Task instructions:
Nothing is to be altered. Print each record in full.

Data in this exercise:
============

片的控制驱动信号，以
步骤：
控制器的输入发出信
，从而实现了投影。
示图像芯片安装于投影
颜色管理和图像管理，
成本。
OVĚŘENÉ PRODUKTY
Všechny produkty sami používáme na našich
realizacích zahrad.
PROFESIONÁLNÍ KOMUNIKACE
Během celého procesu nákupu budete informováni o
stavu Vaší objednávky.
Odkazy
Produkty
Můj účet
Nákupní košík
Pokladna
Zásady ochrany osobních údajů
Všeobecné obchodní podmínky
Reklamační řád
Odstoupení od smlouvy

============

The answer:
片的控制驱动信号，以
步骤：
控制器的输入发出信
，从而实现了投影。
示图像芯片安装于投影
颜色管理和图像管理，
成本。
OVĚŘENÉ PRODUKTY
Všechny produkty sami používáme na našich
realizacích zahrad.
PROFESIONÁLNÍ KOMUNIKACE
Během celého procesu nákupu budete informováni o
stavu Vaší objednávky.
Odkazy
Produkty
Můj účet
Nákupní košík
Pokladna
Zásady ochrany osobních údajů
Všeobecné obchodní podmínky
Reklamační řád
Odstoupení od smlouvy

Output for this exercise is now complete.